INPUT FOR THIS TASK:
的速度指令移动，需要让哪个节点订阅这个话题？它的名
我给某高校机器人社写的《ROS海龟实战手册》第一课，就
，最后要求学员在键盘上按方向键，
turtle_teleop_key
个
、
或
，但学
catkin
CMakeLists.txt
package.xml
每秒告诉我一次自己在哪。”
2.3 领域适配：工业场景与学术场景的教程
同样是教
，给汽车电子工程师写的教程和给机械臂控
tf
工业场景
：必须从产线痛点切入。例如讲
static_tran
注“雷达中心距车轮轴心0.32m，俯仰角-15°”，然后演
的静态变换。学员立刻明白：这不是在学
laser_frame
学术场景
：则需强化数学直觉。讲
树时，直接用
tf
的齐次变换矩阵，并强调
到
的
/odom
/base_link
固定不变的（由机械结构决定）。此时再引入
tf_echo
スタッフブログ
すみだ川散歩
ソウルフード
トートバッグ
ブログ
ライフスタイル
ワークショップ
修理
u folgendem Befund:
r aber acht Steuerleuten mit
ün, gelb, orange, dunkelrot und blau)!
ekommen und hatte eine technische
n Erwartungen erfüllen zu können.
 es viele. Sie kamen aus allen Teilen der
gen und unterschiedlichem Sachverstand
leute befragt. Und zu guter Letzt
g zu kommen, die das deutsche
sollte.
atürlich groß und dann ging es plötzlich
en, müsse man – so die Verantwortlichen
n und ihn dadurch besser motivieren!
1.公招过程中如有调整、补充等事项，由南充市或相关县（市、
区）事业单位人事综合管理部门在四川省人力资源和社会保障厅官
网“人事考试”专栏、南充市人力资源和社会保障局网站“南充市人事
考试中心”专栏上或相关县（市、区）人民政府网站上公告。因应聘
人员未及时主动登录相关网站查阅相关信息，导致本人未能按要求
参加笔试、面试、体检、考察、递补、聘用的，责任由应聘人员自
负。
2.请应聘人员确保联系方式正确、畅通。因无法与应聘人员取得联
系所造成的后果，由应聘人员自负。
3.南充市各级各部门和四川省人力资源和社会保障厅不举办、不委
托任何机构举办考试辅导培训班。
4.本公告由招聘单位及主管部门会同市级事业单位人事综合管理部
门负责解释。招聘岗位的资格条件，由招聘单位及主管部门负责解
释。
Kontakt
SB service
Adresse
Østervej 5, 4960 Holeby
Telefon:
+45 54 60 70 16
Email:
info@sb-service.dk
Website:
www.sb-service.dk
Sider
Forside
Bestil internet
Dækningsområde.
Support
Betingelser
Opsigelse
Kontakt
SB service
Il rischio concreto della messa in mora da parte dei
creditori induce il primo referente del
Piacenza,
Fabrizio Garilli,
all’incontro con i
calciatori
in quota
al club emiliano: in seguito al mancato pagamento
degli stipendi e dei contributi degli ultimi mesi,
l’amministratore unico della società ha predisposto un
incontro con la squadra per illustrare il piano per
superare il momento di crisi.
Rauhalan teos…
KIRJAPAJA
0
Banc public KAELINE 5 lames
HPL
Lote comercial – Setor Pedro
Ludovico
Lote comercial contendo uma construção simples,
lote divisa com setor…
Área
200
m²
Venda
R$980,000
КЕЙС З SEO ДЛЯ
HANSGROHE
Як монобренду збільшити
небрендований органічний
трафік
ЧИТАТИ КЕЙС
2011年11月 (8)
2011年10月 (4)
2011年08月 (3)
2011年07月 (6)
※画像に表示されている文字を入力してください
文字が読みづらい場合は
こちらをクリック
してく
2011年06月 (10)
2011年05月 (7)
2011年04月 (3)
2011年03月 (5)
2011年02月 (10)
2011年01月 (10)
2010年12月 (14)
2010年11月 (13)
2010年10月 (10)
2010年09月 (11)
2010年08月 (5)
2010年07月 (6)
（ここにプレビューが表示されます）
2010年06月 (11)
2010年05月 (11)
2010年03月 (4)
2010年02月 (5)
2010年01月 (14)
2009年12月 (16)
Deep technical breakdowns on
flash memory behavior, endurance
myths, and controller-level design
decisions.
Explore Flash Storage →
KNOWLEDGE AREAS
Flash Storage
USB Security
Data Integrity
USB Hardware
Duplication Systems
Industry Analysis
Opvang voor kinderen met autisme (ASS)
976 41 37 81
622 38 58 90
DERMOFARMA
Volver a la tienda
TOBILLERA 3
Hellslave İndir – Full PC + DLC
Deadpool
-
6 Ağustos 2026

DESCRIPTION OF THE TASK:
Print the listing exactly. Every line must match.

RESULT FOR THIS EXERCISE:
的速度指令移动，需要让哪个节点订阅这个话题？它的名
我给某高校机器人社写的《ROS海龟实战手册》第一课，就
，最后要求学员在键盘上按方向键，
turtle_teleop_key
个
、
或
，但学
catkin
CMakeLists.txt
package.xml
每秒告诉我一次自己在哪。”
2.3 领域适配：工业场景与学术场景的教程
同样是教
，给汽车电子工程师写的教程和给机械臂控
tf
工业场景
：必须从产线痛点切入。例如讲
static_tran
注“雷达中心距车轮轴心0.32m，俯仰角-15°”，然后演
的静态变换。学员立刻明白：这不是在学
laser_frame
学术场景
：则需强化数学直觉。讲
树时，直接用
tf
的齐次变换矩阵，并强调
到
的
/odom
/base_link
固定不变的（由机械结构决定）。此时再引入
tf_echo
スタッフブログ
すみだ川散歩
ソウルフード
トートバッグ
ブログ
ライフスタイル
ワークショップ
修理
u folgendem Befund:
r aber acht Steuerleuten mit
ün, gelb, orange, dunkelrot und blau)!
ekommen und hatte eine technische
n Erwartungen erfüllen zu können.
 es viele. Sie kamen aus allen Teilen der
gen und unterschiedlichem Sachverstand
leute befragt. Und zu guter Letzt
g zu kommen, die das deutsche
sollte.
atürlich groß und dann ging es plötzlich
en, müsse man – so die Verantwortlichen
n und ihn dadurch besser motivieren!
1.公招过程中如有调整、补充等事项，由南充市或相关县（市、
区）事业单位人事综合管理部门在四川省人力资源和社会保障厅官
网“人事考试”专栏、南充市人力资源和社会保障局网站“南充市人事
考试中心”专栏上或相关县（市、区）人民政府网站上公告。因应聘
人员未及时主动登录相关网站查阅相关信息，导致本人未能按要求
参加笔试、面试、体检、考察、递补、聘用的，责任由应聘人员自
负。
2.请应聘人员确保联系方式正确、畅通。因无法与应聘人员取得联
系所造成的后果，由应聘人员自负。
3.南充市各级各部门和四川省人力资源和社会保障厅不举办、不委
托任何机构举办考试辅导培训班。
4.本公告由招聘单位及主管部门会同市级事业单位人事综合管理部
门负责解释。招聘岗位的资格条件，由招聘单位及主管部门负责解
释。
Kontakt
SB service
Adresse
Østervej 5, 4960 Holeby
Telefon:
+45 54 60 70 16
Email:
info@sb-service.dk
Website:
www.sb-service.dk
Sider
Forside
Bestil internet
Dækningsområde.
Support
Betingelser
Opsigelse
Kontakt
SB service
Il rischio concreto della messa in mora da parte dei
creditori induce il primo referente del
Piacenza,
Fabrizio Garilli,
all’incontro con i
calciatori
in quota
al club emiliano: in seguito al mancato pagamento
degli stipendi e dei contributi degli ultimi mesi,
l’amministratore unico della società ha predisposto un
incontro con la squadra per illustrare il piano per
superare il momento di crisi.
Rauhalan teos…
KIRJAPAJA
0
Banc public KAELINE 5 lames
HPL
Lote comercial – Setor Pedro
Ludovico
Lote comercial contendo uma construção simples,
lote divisa com setor…
Área
200
m²
Venda
R$980,000
КЕЙС З SEO ДЛЯ
HANSGROHE
Як монобренду збільшити
небрендований органічний
трафік
ЧИТАТИ КЕЙС
2011年11月 (8)
2011年10月 (4)
2011年08月 (3)
2011年07月 (6)
※画像に表示されている文字を入力してください
文字が読みづらい場合は
こちらをクリック
してく
2011年06月 (10)
2011年05月 (7)
2011年04月 (3)
2011年03月 (5)
2011年02月 (10)
2011年01月 (10)
2010年12月 (14)
2010年11月 (13)
2010年10月 (10)
2010年09月 (11)
2010年08月 (5)
2010年07月 (6)
（ここにプレビューが表示されます）
2010年06月 (11)
2010年05月 (11)
2010年03月 (4)
2010年02月 (5)
2010年01月 (14)
2009年12月 (16)
Deep technical breakdowns on
flash memory behavior, endurance
myths, and controller-level design
decisions.
Explore Flash Storage →
KNOWLEDGE AREAS
Flash Storage
USB Security
Data Integrity
USB Hardware
Duplication Systems
Industry Analysis
Opvang voor kinderen met autisme (ASS)
976 41 37 81
622 38 58 90
DERMOFARMA
Volver a la tienda
TOBILLERA 3
Hellslave İndir – Full PC + DLC
Deadpool
-
6 Ağustos 2026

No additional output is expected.